Wednesday, June 30, 2010
At the Florence Academy of Art they teach the Sight-Size Method, a technique used in the 15th to 18th Century ateliers that allows artists to capture their subject in the exact size that it appears. Basically you set up your easel at a desired distance (the closer to the model the more life sized it will be) and take several steps back. From this vantage point, where the model and your easel are perceived on the same plane, you can begin to translate your view in a one to one ratio. Many artists use tools, like plumb lines (a piece of string with a weight tied to the end so it hangs perfectly vertical) so they can properly see the proportions of where things lie in relation to eachother. Some even use sticks for measuring and black mirrors to properly gauge shadow and light relationships. Once you have a perfect outline of the form then you can start blocking in shadows.

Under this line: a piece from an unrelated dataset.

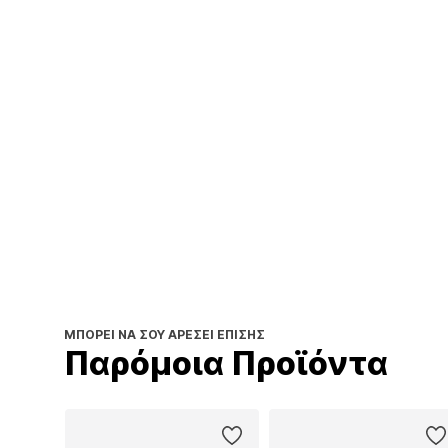
ΜΠΟΡΕΊ ΝΑ ΣΟΥ ΑΡΈΣΕΙ ΕΠΊΣΗΣ
Παρόμοια Προϊόντα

The process is incredibly tedious, involving an observation from the vantage point (feet squared, back straight, arms locked into the correct position for measuring!), walking up to the paper, placing the mark from memory and then returning to the exact same vantage point to observe again to make sure you made a correct mark. Then returning to your easel to make corrections. Try this back and forth for 3 hours with a live model who inevitably is moving. Just the slightest inch of weight change and your drawing is no longer accurate! Oooof.
Of course all of this painstaking work is only for a prepatory drawing that will then be transferred to canvas so that when the painting process begins all the quarks have been worked out. So it's all about simplicity and clarity of outline and where blocks of shadow fall within the form. You're not making a pretty drawing, just a mechanical rendition for plotting a painting. That has been the hardest part for me to get over.
I've been working from live models for years under a completely different philosophy. In Paris I learned to paint the live figure intuitively, to use every contour line to express the model's interior energy. A hard line that separates form in light and shadow doesn't really exist when the transitions always blur in living movement. Even as a small child I specifically remember the moment when, adhering to coloring within the lines in my cartoon book, I searched in vain for my own outline.
Needless to say the past two days have been intense. The physical exhaustion of standing and walking back and forth from vantage point to easel is compounded a thousandfold by the mental concentration needed for such an exercise. They say master chess players burn 5,000 calories just thinking. I wonder what an artist burns just looking?! I can probably eat all the gelato my heart desires.